Taking on new work is not without fear. This is particularly true when the work itself is unfamiliar, and we are in part needing to learn and discover how best to proceed. But this is also true when the work is familiar but new insights and outcomes are required. To be clear, this pretty much defines everything done under the general rubric of “knowledge work.”
Whenever we create new outcomes, we are investing what we know, what we understand and what we believe in the solution. Submitting that outcome to the world means we are also submitting ourselves to scrutiny. If we are honest with ourselves, that’s why getting started and doing the work can be so hard; we want the result to be right, to be valued, to be good enough. Avoiding the work and not getting started simply delays the inevitable confrontation, and sets us up for the possibility of failure. Doing just enough to get by may feel like getting away with something, but doing so repeatedly over time simply erodes our own confidence in our skills and our ability to perform. It also—being frank—erodes that confidence of others as to whether we are truly valued performers. And perfection is simply another means of deferring scrutiny by never actually being ready.
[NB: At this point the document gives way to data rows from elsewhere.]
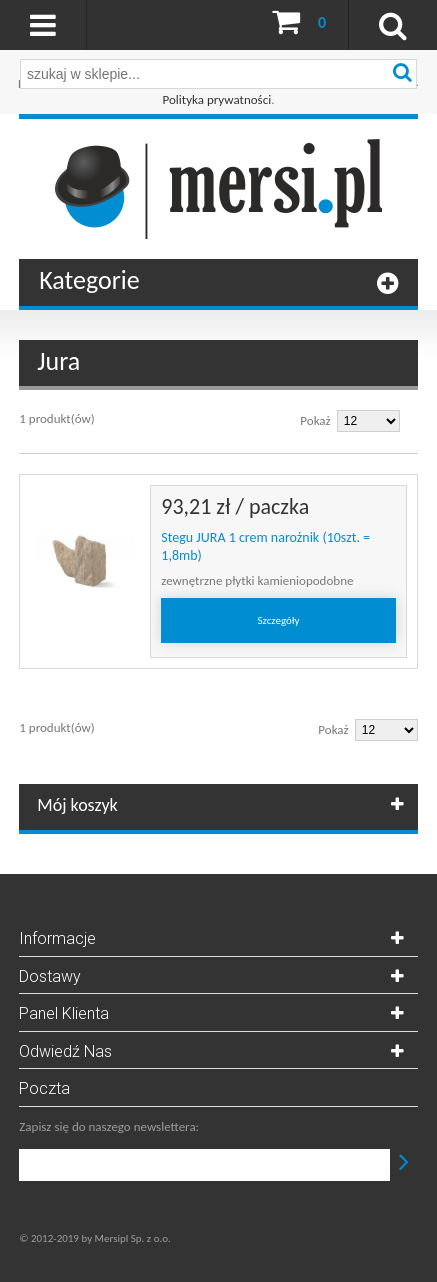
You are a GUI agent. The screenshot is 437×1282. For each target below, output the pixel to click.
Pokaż (315, 420)
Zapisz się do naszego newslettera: (109, 1126)
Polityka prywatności (217, 99)
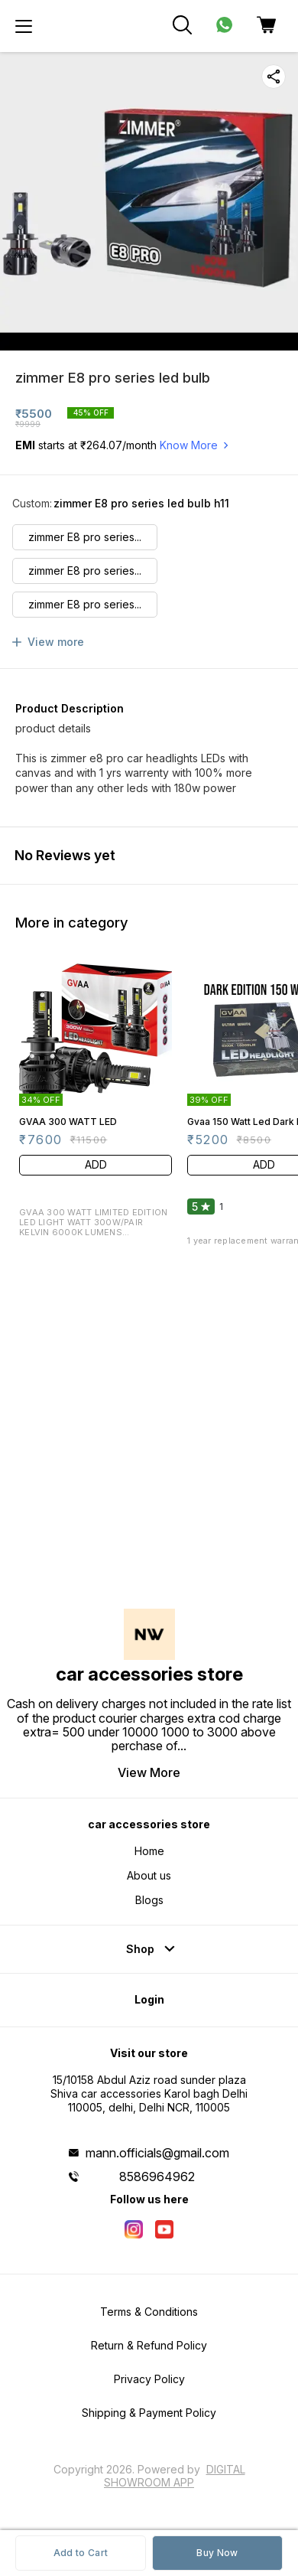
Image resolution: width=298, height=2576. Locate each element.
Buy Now (217, 2552)
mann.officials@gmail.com (157, 2153)
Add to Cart (80, 2552)
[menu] (23, 26)
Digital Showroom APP (174, 2475)
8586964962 (157, 2176)
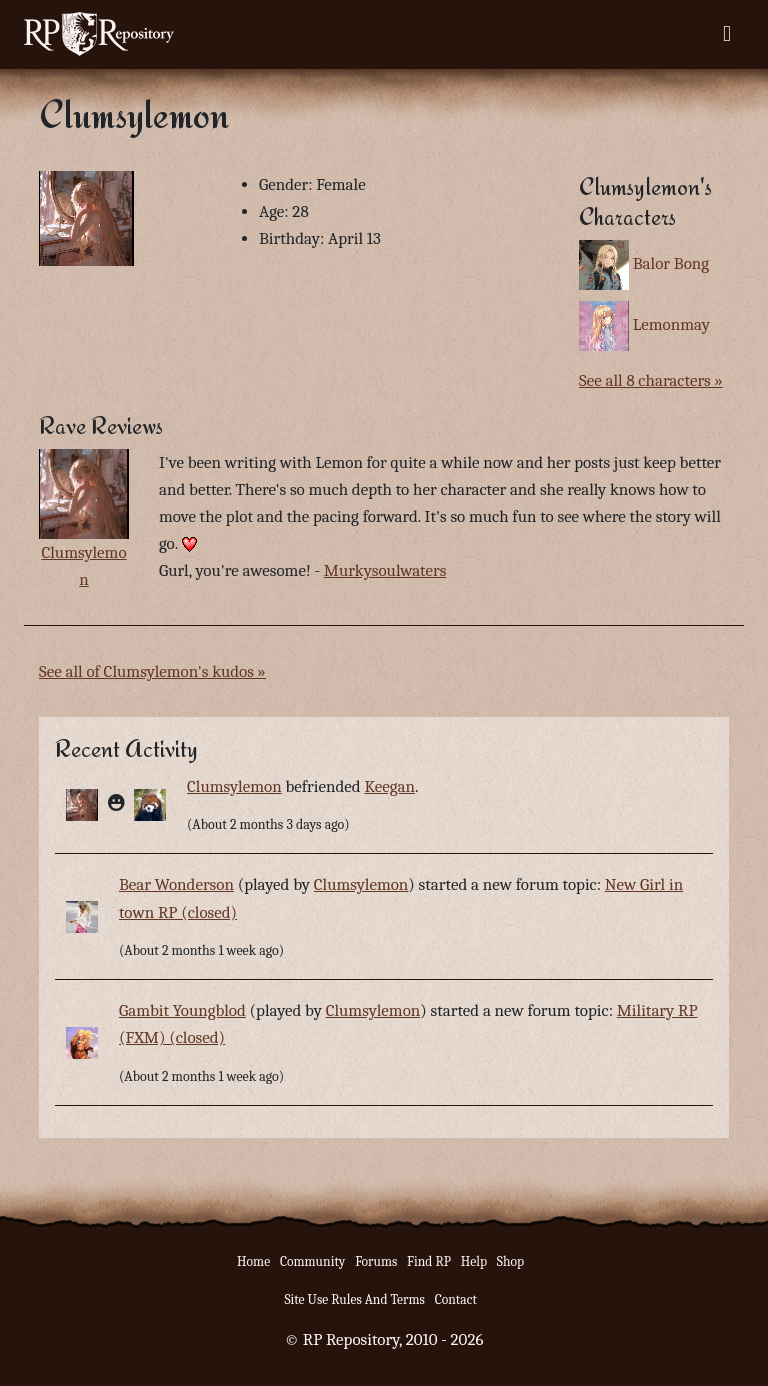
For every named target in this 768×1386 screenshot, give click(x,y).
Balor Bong (671, 263)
Success is a habit. What is most important is developing the habits and rituals that lead to success being possible. We need to develop the strategies, the insights, the messages and the mind games that best motivate us to take action and to keep going. Our habits need to keep front and centre the work that needs to be done, they need need to keep us prepared and in shape to do the work, and they need to keep us mindful of our own standards of success. Deep within ourselves, we know when we are doing our best work. We also know when we are rationalizing and making excuses for sub-standard effort. We need the discipline to remind ourselves of what we are capable of, to keep us focussed on what we care about and to call ourselves on our own excuses.